In hindsight, I probably should've taken advantage of the coloring book’s soothing effects during finals. Instead, I was slumped in the library nursing the small iced coffee I accidentally purchased instead of a large, trying to make it last long enough so I didn't have to *shudder* go downstairs to get another.
After surviving finals, what ended up happening with the dreamy coloring books? I ended up using them in social zones as a fun activity to gossip with friends while keeping occupied. I guess trying to catch up on each other’s lives was more taxing than expected – everyone's brutally specific relationship details or college-centric extracurricular stories caused uncontrollable fidgetiness among an audience of friends. Apparently coloring is a more palatable antidote than simultaneously scrolling through Instagram and nodding, "Yep, I'm listening. Continue." So I busted out my three coloring books with friends and instantly added color and whimsy to these hour-long talks.
This sharing motif actually ended up spreading from small social circles to as far as a whole coloring book event at a bookstore in Newbury St. last night! I rallied Sara, my go-to-adventure buddy and soon-will-be-missed roommate, and with childhood dreams in tow we checked it out. The event couldn’t have captured this coloring book craze any better – this shift of culture back to the youthful activities we all once relished. Black and white pages were sprawled across dining tables as "grown-ups" colored their way back to their childhood.
However, due to entirely underestimating the volume of millennials with the same Thursday evening activity in mind, Sara and I were sadly turned away from this coloring (and cider!!) event, and had to shuffle our ticket-less selves through this if-a-bookstore-was-a-candy-store type haven and onto the streets (of Newbury). So we snagged some smoothies and had our own coloring event - my Raven Symoné like instincts had nudged me to grab my coloring books and some Crayola from my apartment just in case.
Turns out my graphic designer and all around "arteeest" of a friend truly colored the Vogue book like it deserved to be colored - with draping, shading, layering, the works! The amount of detail she spent in achieving lifelike shadowing on this red dress justifies the amount of photos I took of her working on this particular design. Plus, the Vogue coloring book itself is already a masterpiece, and being able to color in such iconic imagery imparts an air of importance onto the craft - as if the act of coloring has an official, grown up, mod stamp of approval.

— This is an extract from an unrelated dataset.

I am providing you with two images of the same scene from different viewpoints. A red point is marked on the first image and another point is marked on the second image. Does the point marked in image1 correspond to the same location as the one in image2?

Checkout the carousel of photos below for some inside peaks at the glamorous eras that populate the inspiring Vogue Coloring Book!
Regardless of the setting, be it an official community coloring event or a casual gathering with friends, there's something quite whimsical and rather soothing about grasping the rainbow and channeling it into designs that are a bit more sophisticated than outlines of kiddie characters. So, what's my take on coloring past your youthful prime? I'm all for it. There are countless songs, and poems, and elders woefully pondering, "why is youth wasted on the young?" It's not wasted my friends - it's gifted onto the young. For the young bumble through their days with all of this imagination and excitement, and wielding a sharpened Crayola becomes the vessel between their ideas and their tangible representation. Maybe that's a broad claim on my part. And maybe coloring books aren't the end all and be all determination of a creative and happy society. But, for a brief moment, they can be. And regardless if they are or if they are not, I encourage you all to pick up a coloring book and scribble all over it. You can even add another (rather educational) layer to your "childish" endeavor by rekindling your fondness of the alphabet from Vogue’s Automobile to Zebra!